The names have been changed of course, MBS becomes Khalid bin Mohammed bin Abdulaziz Al Saud. who is buying a painting in NYC from our old friend Sarah Bancroft, occasionally part of Gabriel’s team, when his daughter at a exclusive private school in kidnapped. She is only twelve. Who would know where she was? Who would abduct her? The reasons are not as mysterious. There could be many reasons why Khalid might attract violence. Stealing a child is a low-life way to get the attention of someone this powerful and it is probable that it involves a hope to get Khalid out in the open in order to kill him.
Omar Nawwaf is the name of the fictional character who faces the same fate as Khashoggi and whose murder disgusts people around the world and causes us to stop noticing that MBS is handsome and to just remember that he is ruthless. The world reacts similarly to the killing of Omar Nawwaf in Silva’s book but people who know about the kidnapping of his daughter (very few people) do not believe in punishing the child for the sins of the father. Omar was trying to give Kahlid information about a plot against him by his uncle when he was assassinated. Omar’s wife, Hanifa Khoury, eventually shares what Omar learned with Gabriel, but only to help save the child.
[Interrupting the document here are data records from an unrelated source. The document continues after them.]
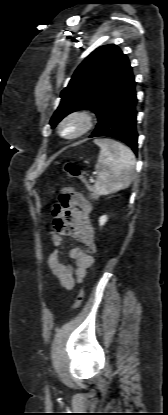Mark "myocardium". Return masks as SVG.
Here are the masks:
<instances>
[{"instance_id": "myocardium-1", "label": "myocardium", "mask_w": 168, "mask_h": 415, "mask_svg": "<svg viewBox=\"0 0 168 415\" xmlns=\"http://www.w3.org/2000/svg\"><path fill=\"white\" fill-rule=\"evenodd\" d=\"M78 120L80 122V128L73 134L66 135L63 132V126L70 120ZM95 124V115L88 109H76L68 112L62 117L58 124L59 135L67 140L78 139L87 134Z\"/></svg>"}]
</instances>
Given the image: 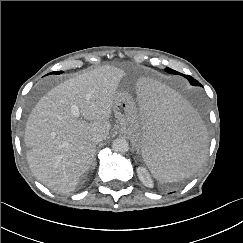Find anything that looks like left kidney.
<instances>
[{
    "instance_id": "1",
    "label": "left kidney",
    "mask_w": 243,
    "mask_h": 243,
    "mask_svg": "<svg viewBox=\"0 0 243 243\" xmlns=\"http://www.w3.org/2000/svg\"><path fill=\"white\" fill-rule=\"evenodd\" d=\"M137 174H138V177L140 179V181L146 186V187H149V188H152L153 187V181L148 173V171L146 170V168L144 167H139L137 169Z\"/></svg>"
}]
</instances>
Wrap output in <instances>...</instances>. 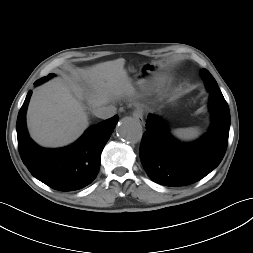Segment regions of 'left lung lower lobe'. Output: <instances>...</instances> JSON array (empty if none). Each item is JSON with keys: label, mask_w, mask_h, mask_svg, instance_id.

How does it all end? Well, as usual, bummer, I can’t tell you. All the other Gabriel Allon books deal with history that is further in the past. You may feel that this particular piece of global terror is too fresh to qualify for Silva’s fictional treatment of it. People’s reactions will probably be personal and varied. Although many of my favorite characters appear and there is the beginning of a romance that readers should like (but Gabriel does not think will work), I can’t help but feel that it may have been too soon to approach this subject.